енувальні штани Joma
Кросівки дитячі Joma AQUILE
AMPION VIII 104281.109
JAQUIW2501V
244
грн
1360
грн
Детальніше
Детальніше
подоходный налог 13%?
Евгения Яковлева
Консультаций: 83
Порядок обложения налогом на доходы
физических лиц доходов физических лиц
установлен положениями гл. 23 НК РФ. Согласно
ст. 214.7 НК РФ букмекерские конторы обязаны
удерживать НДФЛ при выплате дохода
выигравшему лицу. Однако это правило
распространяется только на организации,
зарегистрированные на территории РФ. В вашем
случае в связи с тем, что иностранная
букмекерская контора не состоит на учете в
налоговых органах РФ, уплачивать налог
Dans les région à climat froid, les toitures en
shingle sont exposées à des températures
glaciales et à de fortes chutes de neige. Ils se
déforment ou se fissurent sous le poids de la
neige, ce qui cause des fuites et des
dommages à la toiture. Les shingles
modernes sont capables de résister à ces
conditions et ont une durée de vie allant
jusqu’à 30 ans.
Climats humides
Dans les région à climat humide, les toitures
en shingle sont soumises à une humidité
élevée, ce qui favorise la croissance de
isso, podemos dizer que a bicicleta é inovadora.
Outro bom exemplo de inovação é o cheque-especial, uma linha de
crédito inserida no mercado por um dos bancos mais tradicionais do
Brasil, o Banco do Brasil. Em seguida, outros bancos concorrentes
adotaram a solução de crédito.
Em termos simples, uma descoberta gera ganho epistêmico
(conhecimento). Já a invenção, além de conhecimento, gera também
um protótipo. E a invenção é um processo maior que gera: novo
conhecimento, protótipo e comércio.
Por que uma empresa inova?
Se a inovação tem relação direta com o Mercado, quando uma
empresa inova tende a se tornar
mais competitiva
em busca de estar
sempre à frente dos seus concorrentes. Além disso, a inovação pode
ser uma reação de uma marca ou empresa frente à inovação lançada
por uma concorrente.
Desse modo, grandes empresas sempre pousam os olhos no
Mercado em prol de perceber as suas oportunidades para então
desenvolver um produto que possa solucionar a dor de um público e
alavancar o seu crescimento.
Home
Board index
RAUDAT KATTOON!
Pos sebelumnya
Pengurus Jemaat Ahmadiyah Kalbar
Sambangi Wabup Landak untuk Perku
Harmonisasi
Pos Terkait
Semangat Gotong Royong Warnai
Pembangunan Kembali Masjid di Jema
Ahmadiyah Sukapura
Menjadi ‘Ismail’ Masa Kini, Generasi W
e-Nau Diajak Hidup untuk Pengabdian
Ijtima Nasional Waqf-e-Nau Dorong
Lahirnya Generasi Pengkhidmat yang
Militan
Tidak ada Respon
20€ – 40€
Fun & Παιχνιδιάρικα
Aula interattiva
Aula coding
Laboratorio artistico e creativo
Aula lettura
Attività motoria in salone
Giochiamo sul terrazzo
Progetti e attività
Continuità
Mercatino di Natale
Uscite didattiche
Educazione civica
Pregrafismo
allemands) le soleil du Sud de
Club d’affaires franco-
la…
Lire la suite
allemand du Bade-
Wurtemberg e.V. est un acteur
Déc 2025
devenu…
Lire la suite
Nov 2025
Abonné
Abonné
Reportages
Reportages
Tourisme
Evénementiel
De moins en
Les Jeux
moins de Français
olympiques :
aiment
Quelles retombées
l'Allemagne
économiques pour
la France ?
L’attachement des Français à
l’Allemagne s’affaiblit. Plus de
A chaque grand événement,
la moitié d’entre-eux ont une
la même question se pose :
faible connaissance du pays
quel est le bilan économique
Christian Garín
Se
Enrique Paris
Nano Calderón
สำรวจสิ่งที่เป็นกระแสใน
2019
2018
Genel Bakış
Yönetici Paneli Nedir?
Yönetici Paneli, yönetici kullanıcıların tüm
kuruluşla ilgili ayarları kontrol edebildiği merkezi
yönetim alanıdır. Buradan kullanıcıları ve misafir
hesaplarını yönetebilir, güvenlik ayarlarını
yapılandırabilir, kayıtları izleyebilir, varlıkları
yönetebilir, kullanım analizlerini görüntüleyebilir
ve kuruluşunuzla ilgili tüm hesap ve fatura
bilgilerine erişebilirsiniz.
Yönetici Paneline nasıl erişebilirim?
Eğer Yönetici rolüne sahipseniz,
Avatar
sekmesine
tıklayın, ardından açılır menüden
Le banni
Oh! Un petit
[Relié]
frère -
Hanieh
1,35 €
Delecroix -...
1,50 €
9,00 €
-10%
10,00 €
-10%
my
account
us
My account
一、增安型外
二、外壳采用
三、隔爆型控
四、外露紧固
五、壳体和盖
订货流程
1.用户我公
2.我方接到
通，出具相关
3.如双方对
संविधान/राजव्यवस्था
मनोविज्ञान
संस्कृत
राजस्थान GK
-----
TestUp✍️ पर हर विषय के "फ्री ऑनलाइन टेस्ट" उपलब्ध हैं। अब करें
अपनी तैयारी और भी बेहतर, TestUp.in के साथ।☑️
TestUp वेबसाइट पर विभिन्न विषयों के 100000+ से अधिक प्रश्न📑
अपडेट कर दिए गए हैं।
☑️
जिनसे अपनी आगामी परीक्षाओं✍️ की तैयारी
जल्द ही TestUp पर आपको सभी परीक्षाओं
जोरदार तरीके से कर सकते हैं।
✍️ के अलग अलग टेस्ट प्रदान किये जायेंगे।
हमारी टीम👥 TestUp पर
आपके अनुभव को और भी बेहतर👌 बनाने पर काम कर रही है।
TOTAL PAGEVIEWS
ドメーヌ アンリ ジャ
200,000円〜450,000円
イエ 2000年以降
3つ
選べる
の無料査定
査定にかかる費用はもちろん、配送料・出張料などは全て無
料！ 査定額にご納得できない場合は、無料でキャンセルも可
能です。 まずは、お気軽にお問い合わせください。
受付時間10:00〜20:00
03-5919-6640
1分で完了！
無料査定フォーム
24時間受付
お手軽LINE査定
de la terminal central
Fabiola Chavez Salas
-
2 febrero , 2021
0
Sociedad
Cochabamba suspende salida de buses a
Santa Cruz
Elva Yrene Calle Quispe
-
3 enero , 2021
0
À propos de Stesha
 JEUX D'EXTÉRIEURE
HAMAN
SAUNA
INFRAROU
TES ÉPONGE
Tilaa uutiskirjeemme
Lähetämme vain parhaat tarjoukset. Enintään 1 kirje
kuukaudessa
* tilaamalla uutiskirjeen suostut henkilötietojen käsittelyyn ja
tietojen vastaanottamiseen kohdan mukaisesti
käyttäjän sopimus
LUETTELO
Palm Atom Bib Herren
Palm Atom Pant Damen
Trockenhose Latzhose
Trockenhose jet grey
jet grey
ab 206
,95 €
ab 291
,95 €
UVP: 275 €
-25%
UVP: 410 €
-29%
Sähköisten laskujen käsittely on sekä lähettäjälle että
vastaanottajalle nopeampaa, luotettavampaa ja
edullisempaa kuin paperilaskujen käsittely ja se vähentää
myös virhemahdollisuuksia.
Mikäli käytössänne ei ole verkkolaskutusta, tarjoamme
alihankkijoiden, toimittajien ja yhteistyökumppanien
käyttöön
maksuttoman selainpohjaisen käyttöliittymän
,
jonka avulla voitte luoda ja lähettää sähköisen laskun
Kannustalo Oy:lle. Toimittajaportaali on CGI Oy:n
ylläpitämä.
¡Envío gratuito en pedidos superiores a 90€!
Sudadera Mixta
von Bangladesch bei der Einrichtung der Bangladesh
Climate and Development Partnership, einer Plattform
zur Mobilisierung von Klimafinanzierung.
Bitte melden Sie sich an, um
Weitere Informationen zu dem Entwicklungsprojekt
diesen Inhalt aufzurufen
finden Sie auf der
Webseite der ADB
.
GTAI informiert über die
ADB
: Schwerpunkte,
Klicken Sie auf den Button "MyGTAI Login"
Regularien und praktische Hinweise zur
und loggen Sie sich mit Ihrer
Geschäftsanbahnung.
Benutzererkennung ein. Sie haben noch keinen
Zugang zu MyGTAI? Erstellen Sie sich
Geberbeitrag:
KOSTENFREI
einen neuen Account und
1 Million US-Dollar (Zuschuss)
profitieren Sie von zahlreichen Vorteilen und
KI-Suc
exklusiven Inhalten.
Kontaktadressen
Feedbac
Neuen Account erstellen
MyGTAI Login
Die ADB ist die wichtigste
________________________
_ABOUT THIS TASK_:
Extract from the records above the lines from the one containing "jonka avulla voitte" to the one containing "diesen Inhalt aufzurufen", both lines included, exactly as they appear and with nothing else.

_EXPECTED ANSWER_:
jonka avulla voitte luoda ja lähettää sähköisen laskun
Kannustalo Oy:lle. Toimittajaportaali on CGI Oy:n
ylläpitämä.
¡Envío gratuito en pedidos superiores a 90€!
Sudadera Mixta
von Bangladesch bei der Einrichtung der Bangladesh
Climate and Development Partnership, einer Plattform
zur Mobilisierung von Klimafinanzierung.
Bitte melden Sie sich an, um
Weitere Informationen zu dem Entwicklungsprojekt
diesen Inhalt aufzurufen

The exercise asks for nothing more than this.